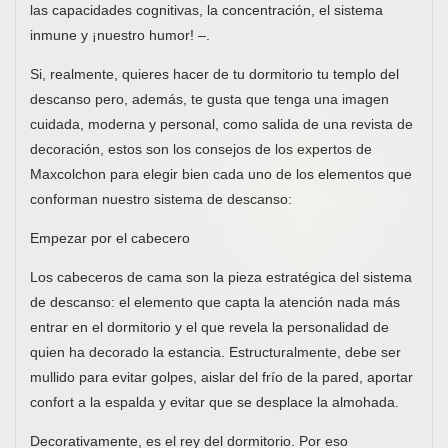
las capacidades cognitivas, la concentración, el sistema
inmune y ¡nuestro humor! –.
Si, realmente, quieres hacer de tu dormitorio tu templo del
descanso pero, además, te gusta que tenga una imagen
cuidada, moderna y personal, como salida de una revista de
decoración, estos son los consejos de los expertos de
Maxcolchon para elegir bien cada uno de los elementos que
conforman nuestro sistema de descanso:
Empezar por el cabecero
Los cabeceros de cama son la pieza estratégica del sistema
de descanso: el elemento que capta la atención nada más
entrar en el dormitorio y el que revela la personalidad de
quien ha decorado la estancia. Estructuralmente, debe ser
mullido para evitar golpes, aislar del frío de la pared, aportar
confort a la espalda y evitar que se desplace la almohada.
Decorativamente, es el rey del dormitorio. Por eso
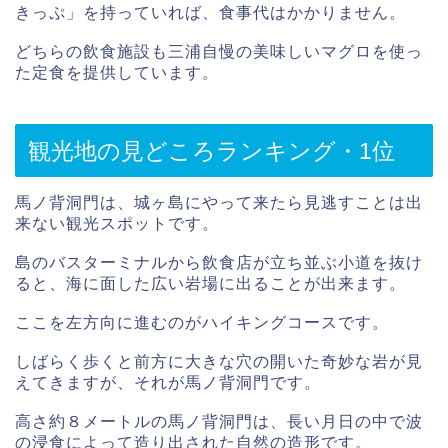
きっぷ」を持っていれば、食事代はかかりません。
どちらの飲食施設も三浦自慢の美味しいマグロを使っ
た定食を提供しています。
観光地の見どころランキング・1位
馬ノ背洞門は、城ヶ島にやって来たら見逃すことは出
来ない観光スポットです。
島のバスターミナルから飲食店が立ち並ぶ小道を抜け
ると、海に面した広い岩場に出ることが出来ます。
ここを左方向に進むのがハイキングコースです。
しばらく歩くと前方に大きな穴の開いた奇妙な岩が見
えてきますが、それが馬ノ背洞門です。
高さ約８メートルの馬ノ背洞門は、長い月日の中で波
の浸食によって造り出された自然の造形です。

· · · · · · ·

WORK REQUIRED —
Except for the pictures, set down all of the records exactly as they are.

TASK SOLUTION —
las capacidades cognitivas, la concentración, el sistema
inmune y ¡nuestro humor! –.
Si, realmente, quieres hacer de tu dormitorio tu templo del
descanso pero, además, te gusta que tenga una imagen
cuidada, moderna y personal, como salida de una revista de
decoración, estos son los consejos de los expertos de
Maxcolchon para elegir bien cada uno de los elementos que
conforman nuestro sistema de descanso:
Empezar por el cabecero
Los cabeceros de cama son la pieza estratégica del sistema
de descanso: el elemento que capta la atención nada más
entrar en el dormitorio y el que revela la personalidad de
quien ha decorado la estancia. Estructuralmente, debe ser
mullido para evitar golpes, aislar del frío de la pared, aportar
confort a la espalda y evitar que se desplace la almohada.
Decorativamente, es el rey del dormitorio. Por eso
きっぷ」を持っていれば、食事代はかかりません。
どちらの飲食施設も三浦自慢の美味しいマグロを使っ
た定食を提供しています。
観光地の見どころランキング・1位
馬ノ背洞門は、城ヶ島にやって来たら見逃すことは出
来ない観光スポットです。
島のバスターミナルから飲食店が立ち並ぶ小道を抜け
ると、海に面した広い岩場に出ることが出来ます。
ここを左方向に進むのがハイキングコースです。
しばらく歩くと前方に大きな穴の開いた奇妙な岩が見
えてきますが、それが馬ノ背洞門です。
高さ約８メートルの馬ノ背洞門は、長い月日の中で波
の浸食によって造り出された自然の造形です。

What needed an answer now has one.